Texte et mise en scène se répondent ainsi à merveille. Claude Poissant accorde «arlequinades et poésie» de Musset à des changements brusques dans le jeu. «Parfois, je vais très franchement dans la comédie; mais la rupture vers le drame est très rapide.» Ces mélanges illustrent bien l’âme romantique. Mais, insiste le metteur en scène, «cela est aussi à l’image de notre vie».

Du XIXe au XXIe siècle

Quelles découvertes proposent aujourd’hui les classiques? «Tout a été dit, mais tout est à réinventer, croit Claude Poissant. Si ces pièces-là ont été écrites et ont passé l’épreuve du temps, c’est qu’on a tous quelque chose à y découvrir. Comme spectateur, comme metteur en scène, comme acteur. Si on s’abandonne à ça, il y a un voyage extrêmement beau à faire, et enrichissant humainement.»

Selon la comédienne et le metteur en scène, le propos des Caprices de Marianne réveille encore un écho aujourd’hui.
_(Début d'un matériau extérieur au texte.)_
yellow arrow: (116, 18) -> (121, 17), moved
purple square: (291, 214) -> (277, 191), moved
Nadine Meloche y voit une réflexion sur la situation de la femme. Marianne, bel oiseau prisonnier de sa cage dorée, à la suite, on l’imagine, d’un mariage de convenances, en vient peu à peu, et souvent avec beaucoup de maladresse, à refuser cette vision de la femme.
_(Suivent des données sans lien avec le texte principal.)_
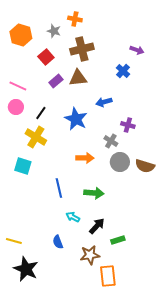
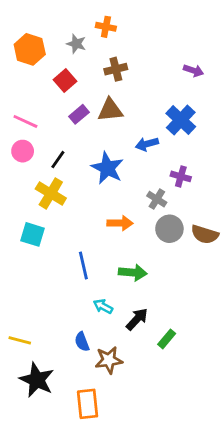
brown cross: (82, 49) -> (116, 69), size x0.7
blue cross: (123, 71) -> (181, 120), moved, size x1.5
green rectangle: (118, 240) -> (167, 339), turned -32
brown star: (90, 255) -> (109, 360), moved
orange rectangle: (108, 276) -> (88, 404), moved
Il y est également question de fidélité, d’amitié, d’amour. Claude Poissant observe que par peur, les personnages se cachent. Dans leurs balbutiements amoureux, on retrouve les éternelles hésitations et pudeurs de nos relations amoureuses. «Je dis exactement le contraire de ce que je sens», pourraient-ils confier. Dès lors, «toute la relation amoureuse devient une relation de mensonge et de pouvoir». À cela s’ajoutent l’ironie de l’auteur, ses désillusions, miroirs aussi de notre époque. Souvent exprimé par Octave, le «sarcasme sous-jacent est probablement une armure pour cacher énormément de choses et faire en sorte que tous les sentiments humains soient retenus, mal avoués».

Sous un manteau de fantaisie, Musset vise et touche. Non sans se permettre, au passage, de s’amuser de lui-même. N’est-ce pas le propre des grandes oeuvres, comme celle de Musset, que d’atteindre «l’âme humaine»?